World Leishmaniasis Day: the potential of Artemisia annua


In the context of World Leishmaniasis Day, we take a closer look at the important role of Artemisia annua in the therapeutic approach to this disease.

Epidemiology and cycle of canine leishmaniasis

Canine leishmaniasis is an endemic disease in Spain and it is estimated that around 30% of dogs in the country are affected by Leishmania infantum, an intracellular protozoan parasite, of which dogs are considered the main reservoir. This protozoan is transmitted by the bite of female sandflies and alternates its life cycle between the amastigote form in the vertebrate host and the promastigote form in the gut of the vector.

Clinical manifestations of canine leishmaniasis

The clinical manifestations of canine leishmaniasis are related to the host immune response, which is responsible for some animals infected with L. infantum not developing clinical disease. Dogs are considered to have clinical leishmaniasis when, in addition to having a confirmed L. infantum infection, they show clinical signs and/or alterations in routine laboratory tests. Conversely, if they have no clinical signs or abnormalities, they are considered to be subclinically infected or clinically healthy infected dogs. The LeishVet clinical disease staging system is recommended for treatment and prognosis.

Challenges of conventional disease management

Treatment of canine leishmaniasis is challenging due to the intracellular localisation of the parasite. Currently, the drugs used reduce the parasite load and improve quality of life, but they rarely achieve total parasite elimination. Clinical relapses often occur after treatment has been completed. Moreover, drugs have often adverse effects, such as lethargy, vomiting, diarrhoea, nephrotoxicity or xanthine crystal formation. Moreover resistant strains have already emerged.

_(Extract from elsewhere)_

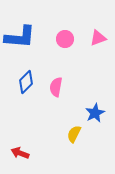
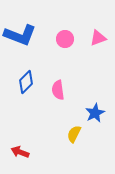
blue L-shape: moved 2 px up; rotated 16 degrees clockwise
pink semicircle: moved 2 px right, 3 px down; rotated 18 degrees counterclockwise
red arrow: moved 1 px up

Due to the adverse effects and the emergence of strains resistant to the drugs used, new therapeutic alternatives need to be evaluated.

The potential of medicinal plants

Medicinal plants represent a promising therapeutic integration to the treatments recommended in the LeishVet protocol, according to the clinical staging system of the disease. A clear example is Artemisia annua plant, which thanks to its properties has been used since ancient times for the treatment of various diseases. This medicinal plant is the only natural source of artemisinin, a molecule recommended by the WHO to treat malaria. Many studies have positioned Artemisia annua as a great candidate for combating canine leishmaniasis.

Efficacy of Artemisia annua in the treatment of leishmaniasis

The leishmanicidal activity of artemisinin appears to be mediated by the production of reactive oxygen species secondary to the cleavage of the endoperoxide ring and subsequent depolarisation of the mitochondrial membrane, triggering parasite death by programmed cell death. In vitro and in vivo studies have demonstrated the leishmanicidal effect of artemisinin and other derived compounds, which appear to be safer and more effective in controlling and reducing the clinical signs, parasite load and antibody level of leishmaniasis compared to some conventional treatments. On the other hand, artemisinin and other derived compounds also demonstrate immunomodulatory activity.

It has been shown that the dried leaves of Artemisia annua provide greater efficacy of artemisinin in its anti-parasitic and immunomodulatory activity, increasing its bioavailability by 40 times compared to when pure artemisinin is administered. This is possible thanks to the more than 200 molecules contained in the plant and the pharmacological synergy between them. Other active ingredients of therapeutic interest in the plant include casticin, eupatorin and quercetin, for their anti-inflammatory and anticarcinogenic properties, among others.

In short, scientific evidence shows that the active principles of medicinal plants, and especially Artemisia annua, can be an effective and safe integration or alternative to traditional medicine, with artemisinin being a potential candidate for stimulating the body’s natural defences against Leishmania infantum and maintaining the homeostasis of the immune system.